**PROBLEM TO SOLVE:** Omitting the images, transcribe the records below exactly as they stand.
SUPPLIED MATERIAL START
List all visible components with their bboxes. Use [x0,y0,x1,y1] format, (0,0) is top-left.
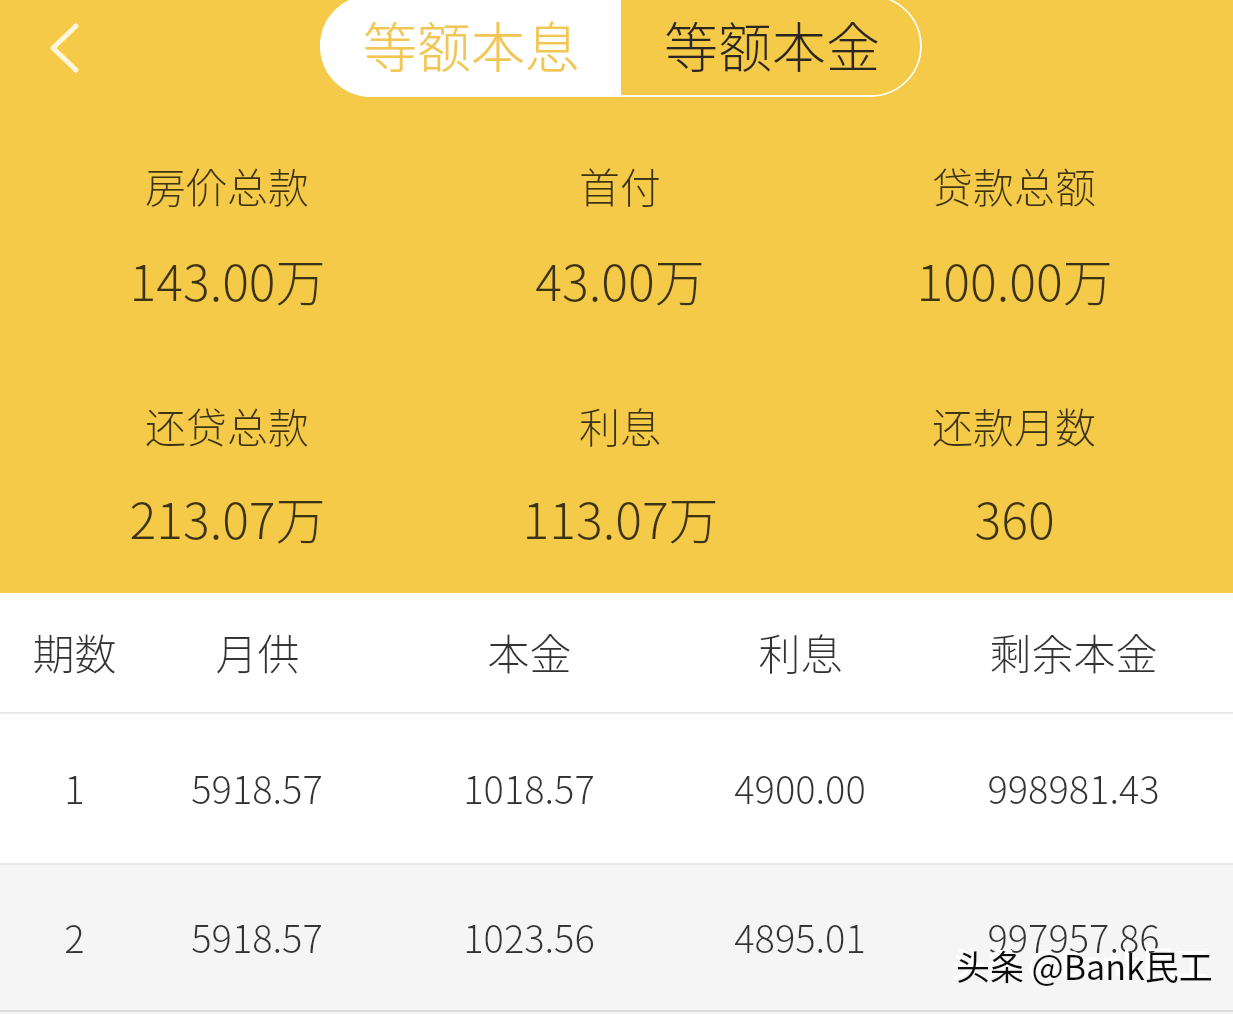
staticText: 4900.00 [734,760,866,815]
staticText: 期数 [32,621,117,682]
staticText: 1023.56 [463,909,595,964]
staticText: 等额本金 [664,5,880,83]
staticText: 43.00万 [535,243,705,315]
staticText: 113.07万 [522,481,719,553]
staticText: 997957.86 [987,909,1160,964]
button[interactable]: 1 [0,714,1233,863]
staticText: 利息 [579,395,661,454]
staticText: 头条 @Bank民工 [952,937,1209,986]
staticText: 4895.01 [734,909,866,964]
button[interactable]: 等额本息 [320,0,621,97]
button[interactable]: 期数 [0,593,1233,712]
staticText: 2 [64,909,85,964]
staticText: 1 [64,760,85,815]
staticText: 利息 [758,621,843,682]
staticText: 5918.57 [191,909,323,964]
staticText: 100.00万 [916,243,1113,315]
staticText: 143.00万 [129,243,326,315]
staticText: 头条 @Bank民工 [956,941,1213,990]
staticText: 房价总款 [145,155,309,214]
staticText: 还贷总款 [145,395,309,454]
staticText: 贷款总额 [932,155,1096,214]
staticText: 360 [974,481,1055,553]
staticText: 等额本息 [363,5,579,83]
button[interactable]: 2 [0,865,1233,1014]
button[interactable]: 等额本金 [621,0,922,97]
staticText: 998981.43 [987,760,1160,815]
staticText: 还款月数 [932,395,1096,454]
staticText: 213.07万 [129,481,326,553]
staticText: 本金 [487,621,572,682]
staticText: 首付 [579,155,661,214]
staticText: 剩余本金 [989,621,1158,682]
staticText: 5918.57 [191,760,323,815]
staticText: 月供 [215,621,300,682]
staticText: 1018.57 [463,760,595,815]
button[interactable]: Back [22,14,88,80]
SUPPLIED MATERIAL END
**YOUR RESPONSE:**
List all visible components with their bboxes. Use [x0,y0,x1,y1] format, (0,0) is top-left.
staticText: 4900.00 [734,760,866,815]
staticText: 期数 [32,621,117,682]
staticText: 1023.56 [463,909,595,964]
staticText: 等额本金 [664,5,880,83]
staticText: 43.00万 [535,243,705,315]
staticText: 113.07万 [522,481,719,553]
staticText: 997957.86 [987,909,1160,964]
button[interactable]: 1 [0,714,1233,863]
staticText: 利息 [579,395,661,454]
staticText: 头条 @Bank民工 [952,937,1209,986]
staticText: 4895.01 [734,909,866,964]
button[interactable]: 等额本息 [320,0,621,97]
button[interactable]: 期数 [0,593,1233,712]
staticText: 2 [64,909,85,964]
staticText: 1 [64,760,85,815]
staticText: 利息 [758,621,843,682]
staticText: 5918.57 [191,909,323,964]
staticText: 100.00万 [916,243,1113,315]
staticText: 143.00万 [129,243,326,315]
staticText: 头条 @Bank民工 [956,941,1213,990]
staticText: 房价总款 [145,155,309,214]
staticText: 还贷总款 [145,395,309,454]
staticText: 贷款总额 [932,155,1096,214]
staticText: 360 [974,481,1055,553]
staticText: 等额本息 [363,5,579,83]
button[interactable]: 2 [0,865,1233,1014]
button[interactable]: 等额本金 [621,0,922,97]
staticText: 998981.43 [987,760,1160,815]
staticText: 还款月数 [932,395,1096,454]
staticText: 213.07万 [129,481,326,553]
staticText: 本金 [487,621,572,682]
staticText: 首付 [579,155,661,214]
staticText: 剩余本金 [989,621,1158,682]
staticText: 5918.57 [191,760,323,815]
staticText: 月供 [215,621,300,682]
staticText: 1018.57 [463,760,595,815]
button[interactable]: Back [22,14,88,80]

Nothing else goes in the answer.